I think watching me break down made her feel bad. Guilty even. It’s probably the only reason she is pushing her tongue down my throat right now. She is trying to make up for the wounds she’s been giving me, not knowing her simply existing is repairing far worse wounds, made by far worse people. Her punches hurt in different ways, but I’d take them over my own any day.

She pulls back, keeping her arms wrapped around my neck, as her blue eyes meet mine.

“Babe?” she questions for the third time.

“Did you call him babe?” I raise an eyebrow.

“Did you call her baby?”

“No.” I shake my head.

“Oh.” She tilts her head. “Benny?” She tries that but her face scrunches up. I try not to wince at that name. It’s a pet name only one person has ever used, and that makes bile rise in my throat. “Handsome. No.” She shakes her head. “What should I call you?”

“Don’t call me anything,” I say, letting my hands slide up and down her sides. “I rather hear my name coming from your lips than anything else.”

“Mmm.” She smiles. “Ben.”

“Yeah. I like the way that sounds best.”

“Ben, would you please fuck me? Fill me with your big cock and then your cum?”

“No.”

“Why not?” She pouts. “I won’t leave. You can cum and I’ll stay.”
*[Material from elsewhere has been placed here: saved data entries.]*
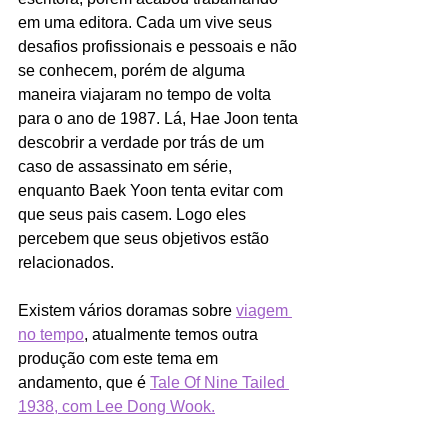
em uma editora. Cada um vive seus 
desafios profissionais e pessoais e não 
se conhecem, porém de alguma 
maneira viajaram no tempo de volta 
para o ano de 1987. Lá, Hae Joon tenta 
descobrir a verdade por trás de um 
caso de assassinato em série, 
enquanto Baek Yoon tenta evitar com 
que seus pais casem. Logo eles 
percebem que seus objetivos estão 
relacionados. 
Existem vários doramas sobre 
viagem 
no tempo
,
 atualmente temos outra 
produção com este tema em 
andamento, que é 
Tale Of Nine Tailed 
1938, com Lee Dong Wook.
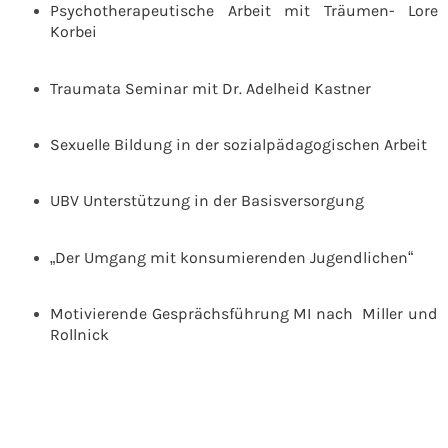
Psychotherapeutische Arbeit mit Träumen- Lore
Korbei
Traumata Seminar mit Dr. Adelheid Kastner
Sexuelle Bildung in der sozialpädagogischen Arbeit
UBV Unterstützung in der Basisversorgung
„Der Umgang mit konsumierenden Jugendlichen“
Motivierende Gesprächsführung MI nach Miller und
Rollnick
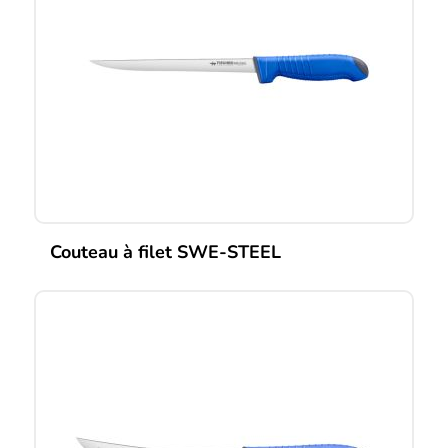
Couteau à filet SWE-STEEL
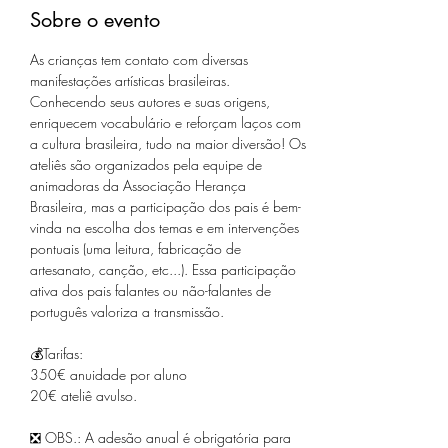
Sobre o evento
As crianças tem contato com diversas 
manifestações artísticas brasileiras. 
Conhecendo seus autores e suas origens, 
enriquecem vocabulário e reforçam laços com 
a cultura brasileira, tudo na maior diversão! Os 
ateliês são organizados pela equipe de 
animadoras da Associação Herança 
Brasileira, mas a participação dos pais é bem-
vinda na escolha dos temas e em intervenções 
pontuais (uma leitura, fabricação de 
artesanato, canção, etc...). Essa participação 
ativa dos pais falantes ou não-falantes de 
português valoriza a transmissão.
💰Tarifas:
350€ anuidade por aluno
20€ ateliê avulso.
❎ OBS.: A adesão anual é obrigatória para 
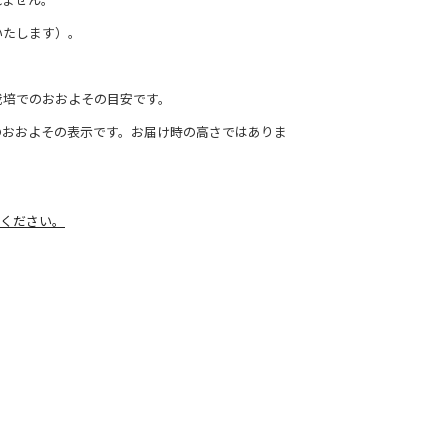
いたします）。
栽培でのおおよその目安です。
のおおよその表示です。お届け時の高さではありま
ください。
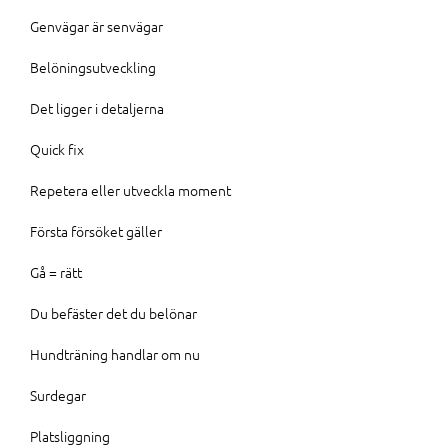
Genvägar är senvägar
Belöningsutveckling
Det ligger i detaljerna
Quick fix
Repetera eller utveckla moment
Första försöket gäller
Gå = rätt
Du befäster det du belönar
Hundträning handlar om nu
Surdegar
Platsliggning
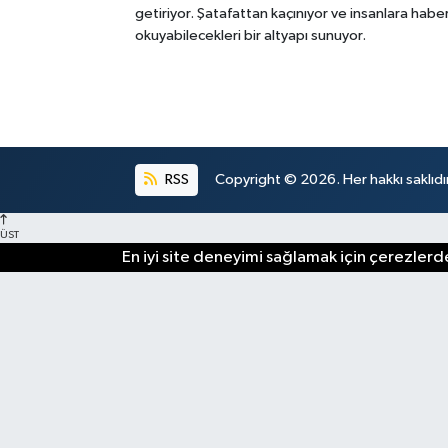
getiriyor. Şatafattan kaçınıyor ve insanlara habe
okuyabilecekleri bir altyapı sunuyor.
RSS
Copyright © 2026. Her hakkı saklıdır
ÜST
En iyi site deneyimi sağlamak için çerezlerde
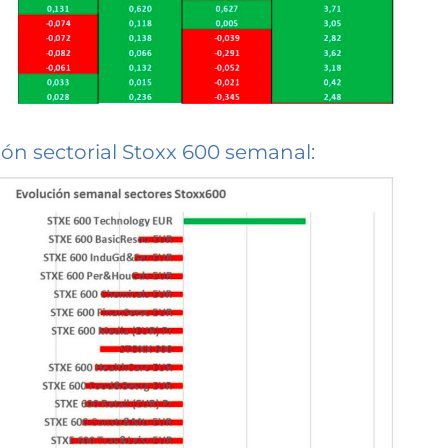
ión sectorial Stoxx 600 semanal:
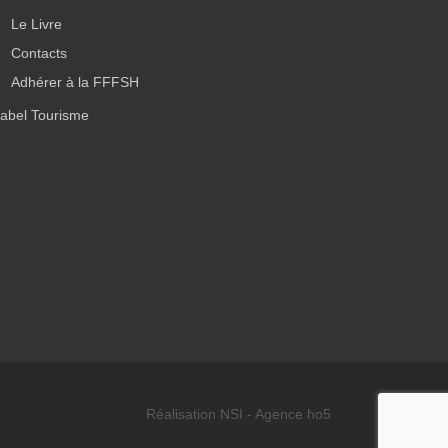
Le Livre
Contacts
Adhérer à la FFFSH
abel Tourisme
Réalisation NSI - Agence ho5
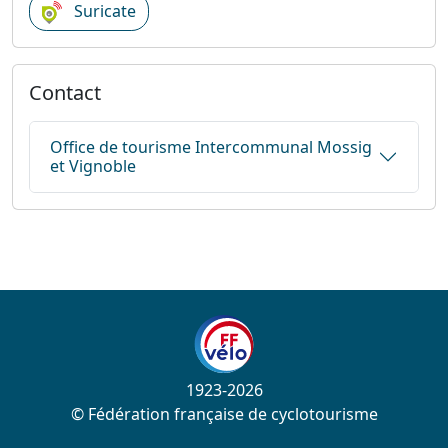
Suricate
Contact
Office de tourisme Intercommunal Mossig
et Vignoble
1923-2026
© Fédération française de cyclotourisme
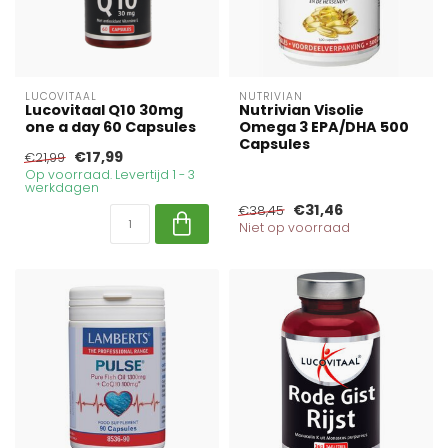
LUCOVITAAL
NUTRIVIAN
Lucovitaal Q10 30mg
Nutrivian Visolie
one a day 60 Capsules
Omega 3 EPA/DHA 500
Capsules
€17,99
€21,99
Op voorraad. Levertijd 1 - 3
werkdagen
€31,46
€38,45
Niet op voorraad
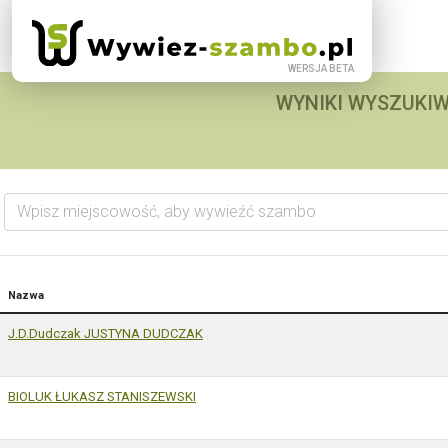
WYNIKI WYSZUKIW
Wpisz miejscowość, aby wywieźć szambo
Nazwa
J.D.Dudczak JUSTYNA DUDCZAK
BIOLUK ŁUKASZ STANISZEWSKI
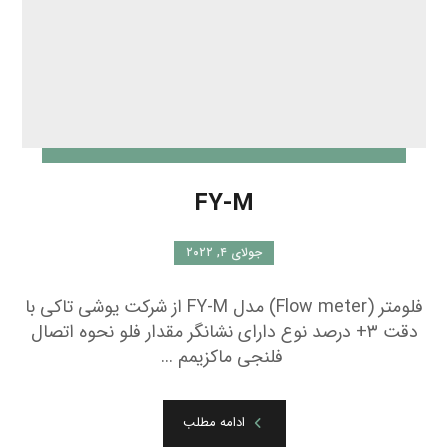
FY-M
جولای ۴, ۲۰۲۲
فلومتر (Flow meter) مدل FY-M از شرکت یوشی تاکی با
دقت ۳+ درصد نوع دارای نشانگر مقدار فلو نحوه اتصال
فلنجی ماکزیمم ...
ادامه مطلب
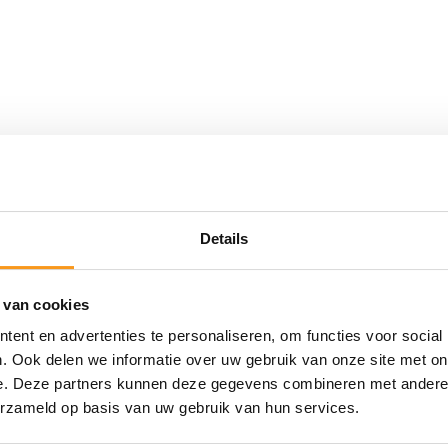
Details
 van cookies
ent en advertenties te personaliseren, om functies voor social
. Ook delen we informatie over uw gebruik van onze site met on
e. Deze partners kunnen deze gegevens combineren met andere i
erzameld op basis van uw gebruik van hun services.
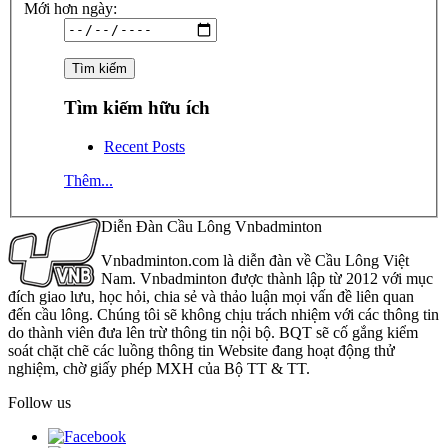
Mới hơn ngày:
Tìm kiếm hữu ích
Recent Posts
Thêm...
Diễn Đàn Cầu Lông Vnbadminton
Vnbadminton.com là diễn đàn về Cầu Lông Việt
Nam. Vnbadminton được thành lập từ 2012 với mục
đích giao lưu, học hỏi, chia sẻ và thảo luận mọi vấn đề liên quan
đến cầu lông. Chúng tôi sẽ không chịu trách nhiệm với các thông tin
do thành viên đưa lên trừ thông tin nội bộ. BQT sẽ cố gắng kiểm
soát chặt chẽ các luồng thông tin Website đang hoạt động thử
nghiệm, chờ giấy phép MXH của Bộ TT & TT.
Follow us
“I don’t trust you.” I plant a kiss on her collarbone. “You’re evil and cruel and I’m not falling for your trap.”

“It isn’t a trap. I promise.” She pulls back again, staring into my eyes. “I’m really sorry I was so mean. I didn’t mean it, not really. I’ll stay. I just want your cock in me, please? It makes me feel better.”

She is far too good at getting what she wants from me. Part of me is determined to not cave this time. Let her see how it feels to be tortured, but I don’t have it in me to do that to her.

She shifts slightly, letting her cunt guide around the outline of my cock. I’m about to give in. About to throw her on the floor and fuck her senseless when the door shakes from someone pounding on it. Both our heads snap to the door.

She turns back to me, eyebrows raised.

I shrug as she slides off me. She scrambles for her clothes, and I try to will my cock to go soft as the pounding continues.

The possibilities of who is on the other side are endless, but none of them are good.

I hope beyond reason it’s Wes coming to check on me. I didn’t exactly give him a reason not to be worried when we spoke moments ago. It would be in his nature to come try to save me, but something tells me my confession at the end would give him pause.

He would be the first person to say love makes you do crazy things. But I doubt he thought I’d ever be this far into it.